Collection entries

• • • • •

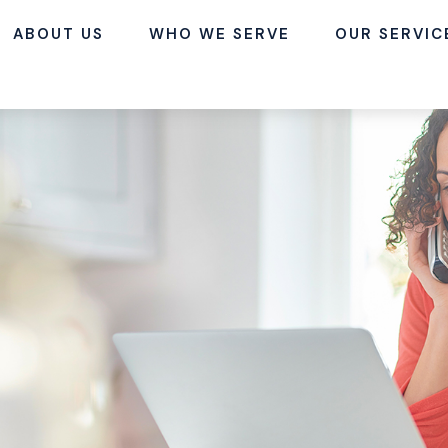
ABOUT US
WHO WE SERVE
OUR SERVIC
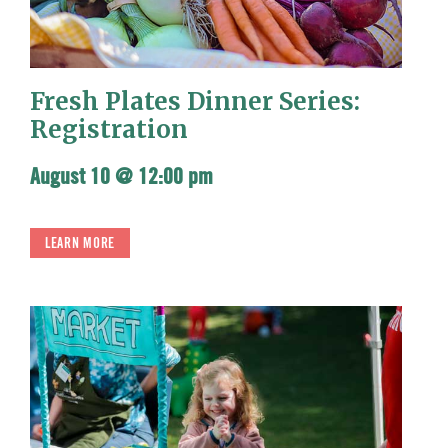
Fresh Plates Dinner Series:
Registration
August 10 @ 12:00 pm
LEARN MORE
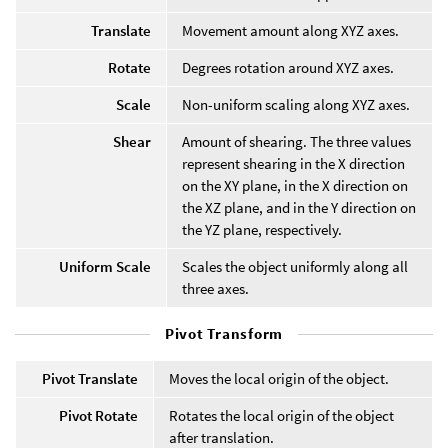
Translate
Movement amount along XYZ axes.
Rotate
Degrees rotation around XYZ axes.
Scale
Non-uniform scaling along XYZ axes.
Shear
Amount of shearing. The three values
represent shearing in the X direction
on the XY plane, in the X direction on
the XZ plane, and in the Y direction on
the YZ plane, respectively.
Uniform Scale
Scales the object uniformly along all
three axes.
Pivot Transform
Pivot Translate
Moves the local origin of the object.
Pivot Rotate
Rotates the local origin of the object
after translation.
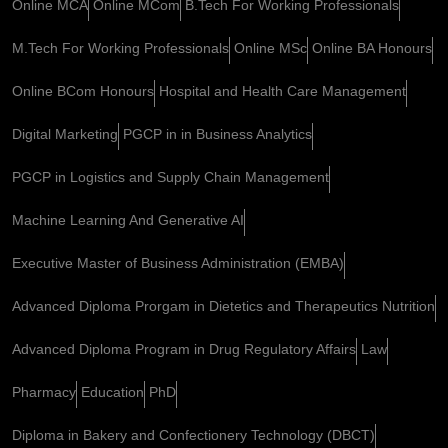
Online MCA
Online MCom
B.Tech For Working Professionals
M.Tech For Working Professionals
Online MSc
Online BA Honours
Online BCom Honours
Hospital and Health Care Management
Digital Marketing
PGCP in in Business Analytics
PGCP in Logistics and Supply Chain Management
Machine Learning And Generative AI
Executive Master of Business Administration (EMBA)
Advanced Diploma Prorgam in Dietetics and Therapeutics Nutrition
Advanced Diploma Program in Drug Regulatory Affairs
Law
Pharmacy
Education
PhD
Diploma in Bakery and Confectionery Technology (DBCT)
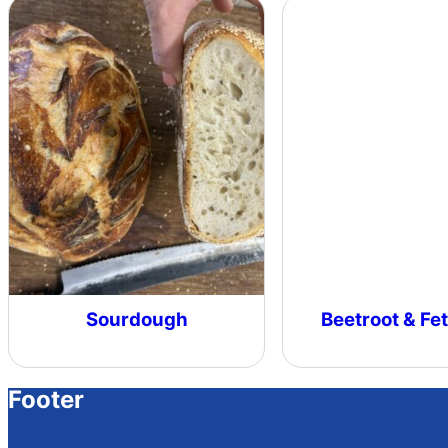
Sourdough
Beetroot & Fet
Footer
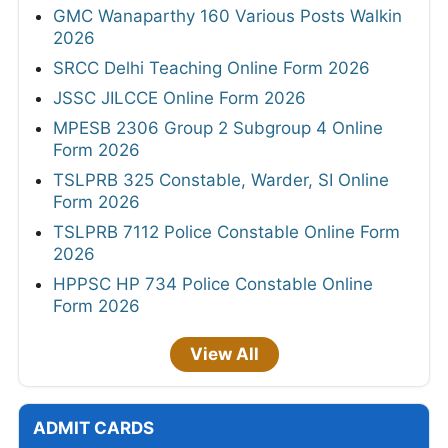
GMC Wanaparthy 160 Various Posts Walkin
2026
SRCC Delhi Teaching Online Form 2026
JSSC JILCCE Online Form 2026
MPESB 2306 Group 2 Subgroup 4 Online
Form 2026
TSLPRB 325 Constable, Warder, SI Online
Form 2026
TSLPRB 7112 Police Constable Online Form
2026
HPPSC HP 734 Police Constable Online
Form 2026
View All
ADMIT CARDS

• • • • •

● **Exercise instructions**
Begin at the line in the entries above that has "Online BA Honours", stop after the line that has "JSSC JILCCE Online Form 2026", and output exactly those lines without pictures.

● **Answer space**
Online BA Honours
Online BCom Honours
Hospital and Health Care Management
Digital Marketing
PGCP in in Business Analytics
PGCP in Logistics and Supply Chain Management
Machine Learning And Generative AI
Executive Master of Business Administration (EMBA)
Advanced Diploma Prorgam in Dietetics and Therapeutics Nutrition
Advanced Diploma Program in Drug Regulatory Affairs
Law
Pharmacy
Education
PhD
Diploma in Bakery and Confectionery Technology (DBCT)
Sourdough
Beetroot & Fet
Footer
GMC Wanaparthy 160 Various Posts Walkin
2026
SRCC Delhi Teaching Online Form 2026
JSSC JILCCE Online Form 2026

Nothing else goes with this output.